El Gobierno cubano negó que Irán mantenga drones militares almacenados en la isla y calificó las declaraciones del presidente Donald Trump como parte de una nueva campaña destinada a presentar a Cuba como una amenaza para la seguridad de Estados Unidos.
Trump declaró el 13 de julio que su Administración investiga informes sobre la posible presencia en Cuba de drones y misiles iraníes. Aunque afirmó que esa posibilidad era “muy probable” y advirtió que Estados Unidos actuaría si se confirmaba, reconoció que la información todavía se encontraba bajo investigación.
En respuesta, funcionarios, comunicadores y perfiles vinculados al oficialismo cubano han insistido durante las últimas horas en que la isla no posee drones iraníes de ataque. Según esa versión, los equipos no tripulados mostrados públicamente por instituciones cubanas son aparatos comerciales de corto alcance, utilizados principalmente para vigilancia, filmación, inspección de instalaciones y otras operaciones civiles.
Algunas publicaciones cubanas sostienen que ciertos modelos pueden adquirirse en plataformas digitales por menos de cien dólares y que su radio de operación no supera varios kilómetros.
La controversia coincide con un nuevo paquete de sanciones estadounidenses contra el Ministerio de Turismo y otras entidades estatales vinculadas al comercio exterior, el transporte marítimo, la importación de combustibles y los servicios financieros. Washington asegura que esas instituciones contribuyen a financiar o facilitar mecanismos de represión interna.
El Departamento de Estado y la Oficina de Control de Activos Extranjeros también incluyeron en sus disposiciones a las denominadas Brigadas de Respuesta Rápida.

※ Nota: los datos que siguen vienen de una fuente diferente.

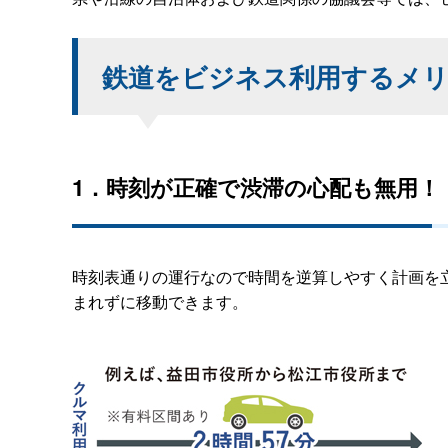
鉄道をビジネス利用するメ
1．時刻が正確で渋滞の心配も無用！
時刻表通りの運行なので時間を逆算しやすく計画を
まれずに移動できます。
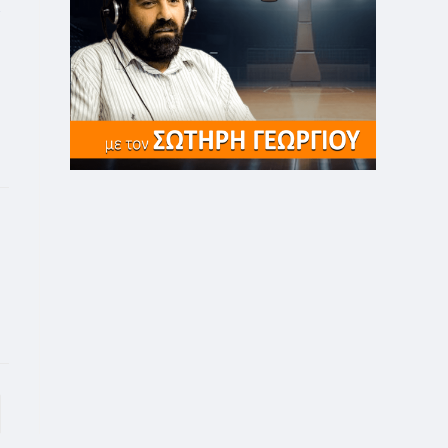
α
to the next page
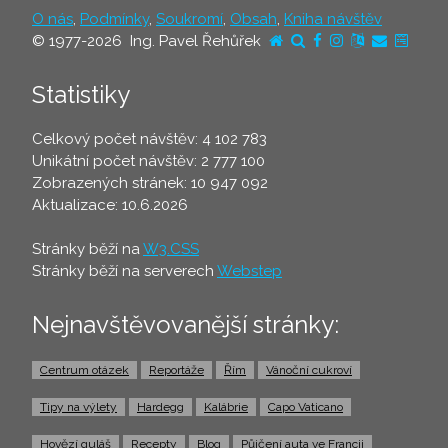
O nás
,
Podmínky
,
Soukromí
,
Obsah
,
Kniha návštěv
© 1977-2026 Ing. Pavel Řehůřek
Statistiky
Celkový počet návštěv: 4 102 783
Unikátní počet návštěv: 2 777 100
Zobrazených stránek: 10 947 092
Aktualizace: 10.6.2026
Stránky běží na
W3.CSS
Stránky běží na serverech
Webstep
Nejnavštěvovanější stránky:
Centrum otázek
Reportáže
Řím
Vánoční cukroví
Tipy na výlety
Hardegg
Kalábrie
Capo Vaticano
Hovězí guláš
Recepty
Blog
Půjčení auta ve Francii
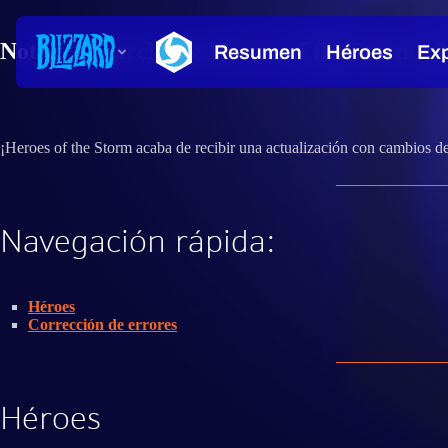
Notas del parche de Heroes of the Storm - 
¡Heroes of the Storm acaba de recibir una actualización con cambios d
Navegación rápida:
Héroes
Corrección de errores
Héroes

Aunque voces oficialistas cubanas cuestionan que estas constituyan una organización formal con estructura jurídica propia, la OFAC las identifica como una entidad dedicada a actividades de orden público y sitúa su creación en junio de 1991. Por tanto, no resulta exacto afirmar simplemente que Washington sancionó una organización “inexistente”; la disputa se concentra en su naturaleza, estructura y relación con el Estado cubano.
En paralelo, cuatro congresistas demócratas —Mark Pocan, Teresa Leger Fernández, Maxine Dexter y Delia Ramírez— concluyeron una visita a Cuba durante la cual se reunieron con Miguel Díaz-Canel, autoridades, trabajadores sanitarios y representantes empresariales. Los legisladores criticaron el endurecimiento de las sanciones energéticas y sostuvieron que castigar económicamente a toda la población no constituye una vía eficaz para promover cambios políticos.

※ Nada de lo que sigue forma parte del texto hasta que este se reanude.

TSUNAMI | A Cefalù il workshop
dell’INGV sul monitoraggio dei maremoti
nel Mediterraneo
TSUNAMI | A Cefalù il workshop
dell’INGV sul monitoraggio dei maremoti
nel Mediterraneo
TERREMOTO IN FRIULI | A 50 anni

La coincidencia temporal entre las acusaciones sobre drones, las nuevas sanciones y la visita de los congresistas ha alimentado narrativas contrapuestas. La Habana presenta los señalamientos como la construcción gradual de un expediente que pudiera justificar una escalada, mientras Washington sostiene que debe investigar cualquier cooperación militar entre Cuba e Irán. La cuestión central sigue sin respuesta definitiva: mientras ninguna de las partes permita una verificación independiente, la denuncia estadounidense y la negativa cubana continuarán siendo afirmaciones políticas enfrentadas, no hechos plenamente demostrados.